* **Assigned task**:
Copy each line of the records that contains the word "logo".

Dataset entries
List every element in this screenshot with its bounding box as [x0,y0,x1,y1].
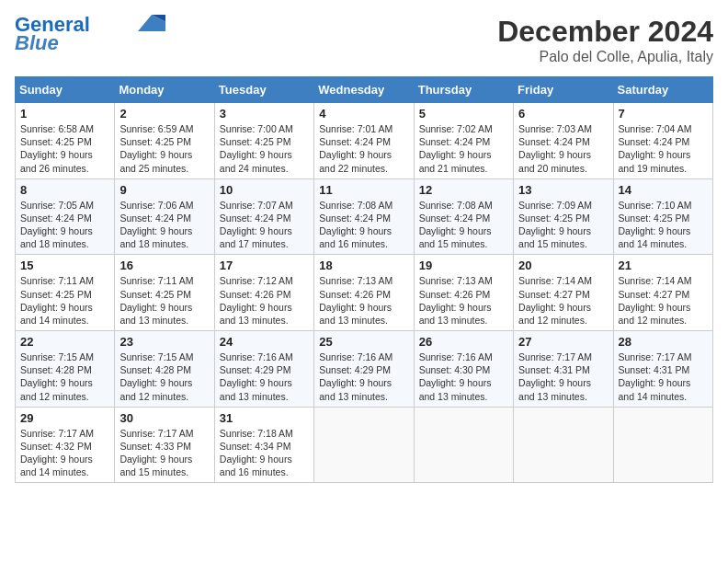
calendar-cell: 12Sunrise: 7:08 AM Sunset: 4:24 PM Dayli… [414,178,513,255]
calendar-cell: 7Sunrise: 7:04 AM Sunset: 4:24 PM Daylig… [613,103,712,179]
calendar-cell: 11Sunrise: 7:08 AM Sunset: 4:24 PM Dayli… [314,178,414,255]
calendar-cell: 23Sunrise: 7:15 AM Sunset: 4:28 PM Dayli… [115,331,214,408]
day-info: Sunrise: 7:03 AM Sunset: 4:24 PM Dayligh… [518,122,608,175]
day-number: 15 [20,259,109,272]
day-number: 22 [20,335,109,349]
weekday-header-saturday: Saturday [613,77,712,103]
day-number: 28 [619,335,708,349]
day-info: Sunrise: 7:17 AM Sunset: 4:32 PM Dayligh… [20,427,109,479]
day-number: 20 [518,259,608,272]
day-info: Sunrise: 7:06 AM Sunset: 4:24 PM Dayligh… [119,199,209,251]
calendar-cell: 25Sunrise: 7:16 AM Sunset: 4:29 PM Dayli… [314,331,414,408]
calendar-cell: 30Sunrise: 7:17 AM Sunset: 4:33 PM Dayli… [115,407,214,483]
day-number: 13 [518,183,608,197]
day-info: Sunrise: 7:16 AM Sunset: 4:30 PM Dayligh… [419,350,508,403]
logo-text-blue: Blue [15,33,59,53]
calendar-week-5: 29Sunrise: 7:17 AM Sunset: 4:32 PM Dayli… [16,407,713,483]
calendar-cell [613,407,712,483]
day-number: 11 [319,183,408,197]
calendar-cell: 22Sunrise: 7:15 AM Sunset: 4:28 PM Dayli… [16,331,115,408]
calendar-cell: 15Sunrise: 7:11 AM Sunset: 4:25 PM Dayli… [16,255,115,331]
day-info: Sunrise: 7:00 AM Sunset: 4:25 PM Dayligh… [220,122,309,175]
day-number: 10 [220,183,309,197]
calendar-cell: 21Sunrise: 7:14 AM Sunset: 4:27 PM Dayli… [613,255,712,331]
calendar-cell: 13Sunrise: 7:09 AM Sunset: 4:25 PM Dayli… [514,178,613,255]
title-block: December 2024 Palo del Colle, Apulia, It… [497,15,713,65]
calendar-cell: 20Sunrise: 7:14 AM Sunset: 4:27 PM Dayli… [514,255,613,331]
day-info: Sunrise: 7:14 AM Sunset: 4:27 PM Dayligh… [619,274,708,327]
day-number: 9 [119,183,209,197]
day-info: Sunrise: 7:14 AM Sunset: 4:27 PM Dayligh… [518,274,608,327]
day-number: 14 [619,183,708,197]
calendar-week-4: 22Sunrise: 7:15 AM Sunset: 4:28 PM Dayli… [16,331,713,408]
day-info: Sunrise: 7:11 AM Sunset: 4:25 PM Dayligh… [20,274,109,327]
day-number: 29 [20,411,109,425]
day-info: Sunrise: 7:01 AM Sunset: 4:24 PM Dayligh… [319,122,408,175]
calendar-cell [514,407,613,483]
day-info: Sunrise: 7:17 AM Sunset: 4:33 PM Dayligh… [119,427,209,479]
calendar-cell: 10Sunrise: 7:07 AM Sunset: 4:24 PM Dayli… [214,178,313,255]
day-number: 18 [319,259,408,272]
calendar-cell: 14Sunrise: 7:10 AM Sunset: 4:25 PM Dayli… [613,178,712,255]
weekday-header-friday: Friday [514,77,613,103]
day-number: 16 [119,259,209,272]
location-text: Palo del Colle, Apulia, Italy [497,49,713,65]
calendar-table: SundayMondayTuesdayWednesdayThursdayFrid… [15,76,713,483]
calendar-cell: 16Sunrise: 7:11 AM Sunset: 4:25 PM Dayli… [115,255,214,331]
day-info: Sunrise: 7:11 AM Sunset: 4:25 PM Dayligh… [119,274,209,327]
calendar-cell [314,407,414,483]
day-number: 7 [619,107,708,121]
weekday-header-row: SundayMondayTuesdayWednesdayThursdayFrid… [16,77,713,103]
day-number: 4 [319,107,408,121]
logo-icon [138,15,165,31]
weekday-header-tuesday: Tuesday [214,77,313,103]
calendar-cell: 28Sunrise: 7:17 AM Sunset: 4:31 PM Dayli… [613,331,712,408]
day-info: Sunrise: 7:07 AM Sunset: 4:24 PM Dayligh… [220,199,309,251]
calendar-cell [414,407,513,483]
calendar-cell: 5Sunrise: 7:02 AM Sunset: 4:24 PM Daylig… [414,103,513,179]
calendar-cell: 9Sunrise: 7:06 AM Sunset: 4:24 PM Daylig… [115,178,214,255]
calendar-cell: 18Sunrise: 7:13 AM Sunset: 4:26 PM Dayli… [314,255,414,331]
day-number: 6 [518,107,608,121]
day-info: Sunrise: 7:18 AM Sunset: 4:34 PM Dayligh… [220,427,309,479]
day-info: Sunrise: 7:04 AM Sunset: 4:24 PM Dayligh… [619,122,708,175]
page-header: General Blue December 2024 Palo del Coll… [15,15,713,65]
calendar-cell: 24Sunrise: 7:16 AM Sunset: 4:29 PM Dayli… [214,331,313,408]
calendar-week-3: 15Sunrise: 7:11 AM Sunset: 4:25 PM Dayli… [16,255,713,331]
day-number: 5 [419,107,508,121]
day-info: Sunrise: 7:13 AM Sunset: 4:26 PM Dayligh… [419,274,508,327]
day-number: 27 [518,335,608,349]
calendar-cell: 1Sunrise: 6:58 AM Sunset: 4:25 PM Daylig… [16,103,115,179]
day-number: 31 [220,411,309,425]
calendar-cell: 2Sunrise: 6:59 AM Sunset: 4:25 PM Daylig… [115,103,214,179]
day-number: 1 [20,107,109,121]
weekday-header-monday: Monday [115,77,214,103]
calendar-week-1: 1Sunrise: 6:58 AM Sunset: 4:25 PM Daylig… [16,103,713,179]
day-number: 24 [220,335,309,349]
day-info: Sunrise: 7:16 AM Sunset: 4:29 PM Dayligh… [319,350,408,403]
day-number: 12 [419,183,508,197]
weekday-header-thursday: Thursday [414,77,513,103]
day-info: Sunrise: 7:13 AM Sunset: 4:26 PM Dayligh… [319,274,408,327]
day-info: Sunrise: 7:05 AM Sunset: 4:24 PM Dayligh… [20,199,109,251]
day-number: 19 [419,259,508,272]
day-number: 30 [119,411,209,425]
day-info: Sunrise: 7:16 AM Sunset: 4:29 PM Dayligh… [220,350,309,403]
calendar-cell: 27Sunrise: 7:17 AM Sunset: 4:31 PM Dayli… [514,331,613,408]
day-number: 3 [220,107,309,121]
day-number: 21 [619,259,708,272]
day-info: Sunrise: 6:58 AM Sunset: 4:25 PM Dayligh… [20,122,109,175]
day-info: Sunrise: 7:15 AM Sunset: 4:28 PM Dayligh… [119,350,209,403]
day-info: Sunrise: 6:59 AM Sunset: 4:25 PM Dayligh… [119,122,209,175]
day-number: 17 [220,259,309,272]
day-info: Sunrise: 7:08 AM Sunset: 4:24 PM Dayligh… [419,199,508,251]
day-info: Sunrise: 7:09 AM Sunset: 4:25 PM Dayligh… [518,199,608,251]
calendar-cell: 17Sunrise: 7:12 AM Sunset: 4:26 PM Dayli… [214,255,313,331]
logo: General Blue [15,15,165,53]
day-info: Sunrise: 7:10 AM Sunset: 4:25 PM Dayligh… [619,199,708,251]
month-title: December 2024 [497,15,713,49]
day-number: 23 [119,335,209,349]
calendar-cell: 4Sunrise: 7:01 AM Sunset: 4:24 PM Daylig… [314,103,414,179]
calendar-cell: 19Sunrise: 7:13 AM Sunset: 4:26 PM Dayli… [414,255,513,331]
day-number: 8 [20,183,109,197]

* **Answer**:
logo-text-blue: Blue [15,33,59,53]
logo-icon [138,15,165,31]
logo: General Blue [15,15,165,53]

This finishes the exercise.